Ces images ont circulé largement dans les médias sociaux, bien que The Electronic Intifada n’ait pas été en mesure de localiser leurs sources d’origine – vraisemblablement, elles ont été supprimées.

 

Aucune photo de Trudeau avec Hunka n’est apparue jusqu’à présent.

Jagmeet Singh, chef du Nouveau Parti démocratique du Canada, de centre gauche, a lui aussi présenté ses excuses pour sa participation à ces scandaleux applaudissements en faveur d’un nazi.

 

Toutes ces excuses ne serviront pas à grand-chose pour alléger les inquiétudes à propos du très long soutien accordé par le Canada aux nazis en Ukraine, un soutien qui ne s’est pas exprimé uniquement par des louanges et des applaudissements, mais aussi à l’aide de formations, d’entraînements et d’armes, et ce, depuis de longues années déjà.

L’historien Tarik Cyril Amar, un spécialiste des ultranationalistes ukrainiens, a expliqué que le président de la Chambre canadienne des Communes s’était engagé dans un « kamikaze visant à contrôler les dégâts » et qu’il avait essayé de protéger la classe politique du Canada en assumant seul l’entière responsabilité de l’affaire.

 

« Mais le fait est que cela aussi est profondément déshonnête.
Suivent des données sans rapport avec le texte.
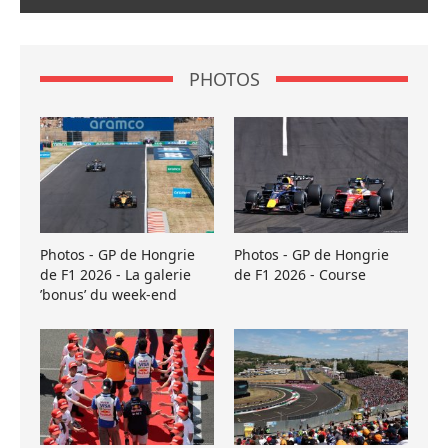
PHOTOS
Photos - GP de Hongrie
Photos - GP de Hongrie
de F1 2026 - La galerie
de F1 2026 - Course
’bonus’ du week-end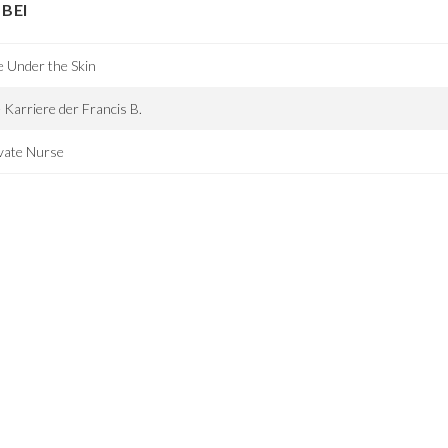
BEI
e Under the Skin
 Karriere der Francis B.
vate Nurse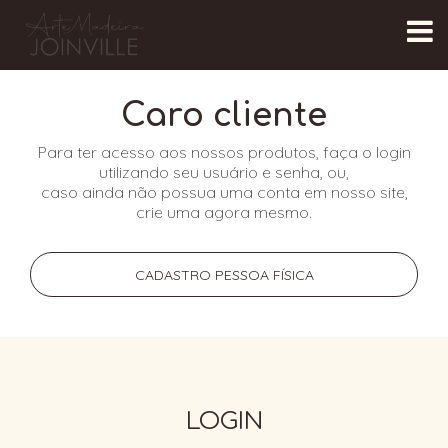
Caro cliente
Para ter acesso aos nossos produtos, faça o login
utilizando seu usuário e senha, ou,
caso ainda não possua uma conta em nosso site,
crie uma agora mesmo.
CADASTRO PESSOA FÍSICA
LOGIN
Ce dont le Canada souffre, c’est d’un profond problème omniprésent, avec ses hommes politiques qui lèchent les bottes de l’extrême droite organisée de la ‘diaspora’ ukrainienne et qui font passer cette normalisation méprisable pour du ‘multiculturalisme’ et de la ‘tolérance’ »,

a ajouté Amar.

« Le pays a besoin d’un débat national douloureux et d’une sérieuse correction de cap. Et non pas d’un bouc émissaire, pas même d’un bouc émissaire volontaire. »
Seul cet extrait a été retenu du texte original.